== PROBLEM REQUIREMENTS ==
Retype every entry below without altering anything.
*** Opening TASK INPUT ***
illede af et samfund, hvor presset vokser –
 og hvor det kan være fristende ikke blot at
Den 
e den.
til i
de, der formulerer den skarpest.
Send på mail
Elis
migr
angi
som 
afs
*** Closing TASK INPUT ***
== RESPONSE AREA ==
illede af et samfund, hvor presset vokser –
 og hvor det kan være fristende ikke blot at
Den 
e den.
til i
de, der formulerer den skarpest.
Send på mail
Elis
migr
angi
som 
afs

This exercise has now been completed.